* _Task instructions_:
Lines with the word "utente" are the answer; copy each of them from the data below.

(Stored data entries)
......

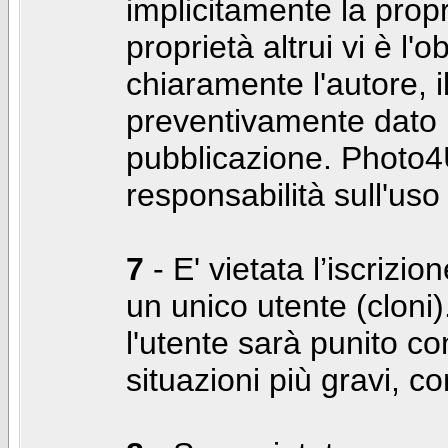
implicitamente la propr
proprietà altrui vi è l'
chiaramente l'autore, 
preventivamente dato i
pubblicazione. Photo4U
responsabilità sull'uso
7
- E' vietata l’iscrizi
un unico utente (cloni)
l'utente sarà punito co
situazioni più gravi, c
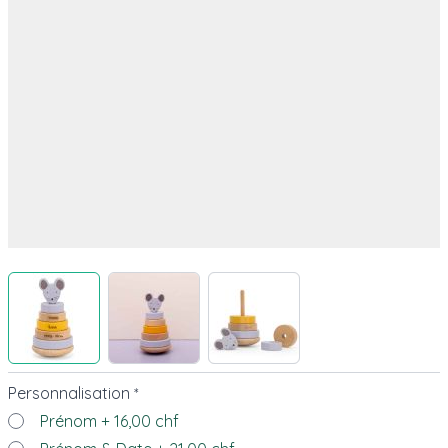
View larger image
View larger image
View larger image
Personnalisation
*
Prénom
+
16,00 chf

......

* _The completed task_:
un unico utente (cloni)
l'utente sarà punito co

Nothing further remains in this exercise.